Kallis’s humungous performance is best appreciated by the fact that barring Sir Garfield Sobers, no bowler in the history of the game who has captured 200 wickets has scored over 7000 runs. To turn it the other way round, no batsman in the 7000-run club - apart from the great Sir Gary - has managed to get 200 wickets. In fact, not even 100 wickets. Being a frontline bowler and batsmen takes a huge toll and players often sacrifice one for the other – much like top players in tennis who give up doubles play to save their energies for singles.

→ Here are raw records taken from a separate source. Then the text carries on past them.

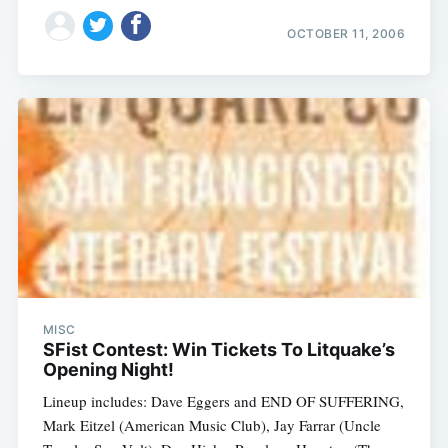
OCTOBER 11, 2006
MISC
SFist Contest: Win Tickets To Litquake’s
Opening Night!
Lineup includes: Dave Eggers and END OF SUFFERING,
Mark Eitzel (American Music Club), Jay Farrar (Uncle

Sir Gary is widely regarded as the “King” among all-rounders. So how does the South African compare with Sir Gary? Cricket pundits generally dislike the idea of comparing players from different generations – and with good reasons, too. Sir Gary played most of his cricket on uncovered wickets which tested batting skills to the optimum. The protective gear available in the West Indian’s time was apologetic compared to the present era. Modern players also have copious scientific data to identify and bring about swift correction in skills – thanks to the huge back-up support that is available to modern teams. One cannot also ignore the fact that modern bats and rules have also veered towards making the game increasingly batsman friendly.
One must hence keep in mind that any comparison of different generations may not entirely be fair to the players. But let’s get on with the exercise, nevertheless, to arrive at the comparative numbers.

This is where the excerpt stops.